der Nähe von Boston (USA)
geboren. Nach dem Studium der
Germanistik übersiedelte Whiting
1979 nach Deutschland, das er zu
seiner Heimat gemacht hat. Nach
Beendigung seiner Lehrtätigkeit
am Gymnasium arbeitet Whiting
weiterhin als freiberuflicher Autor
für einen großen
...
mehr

* * *

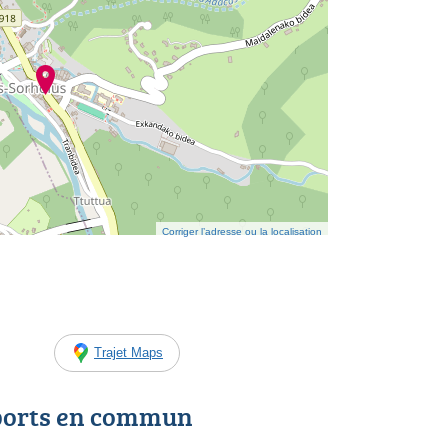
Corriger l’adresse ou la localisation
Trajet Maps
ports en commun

--

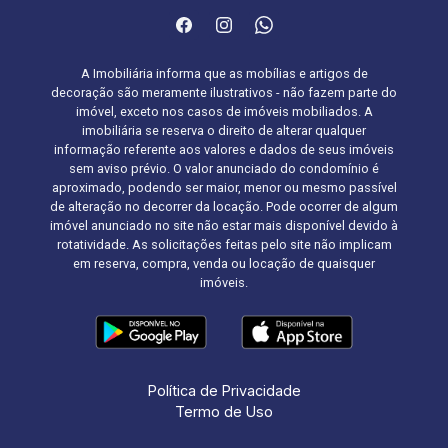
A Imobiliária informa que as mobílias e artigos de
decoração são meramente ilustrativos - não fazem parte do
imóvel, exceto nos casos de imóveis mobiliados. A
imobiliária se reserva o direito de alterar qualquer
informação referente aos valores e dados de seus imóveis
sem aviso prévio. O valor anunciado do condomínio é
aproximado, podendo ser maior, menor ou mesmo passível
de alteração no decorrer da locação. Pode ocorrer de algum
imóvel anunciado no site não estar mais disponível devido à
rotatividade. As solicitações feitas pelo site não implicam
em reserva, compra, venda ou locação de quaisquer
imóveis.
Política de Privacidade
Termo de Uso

▶ Your task
Take each line from the preceding material that contains "seiner" and copy it.

▶ Task solution
seiner Heimat gemacht hat. Nach
Beendigung seiner Lehrtätigkeit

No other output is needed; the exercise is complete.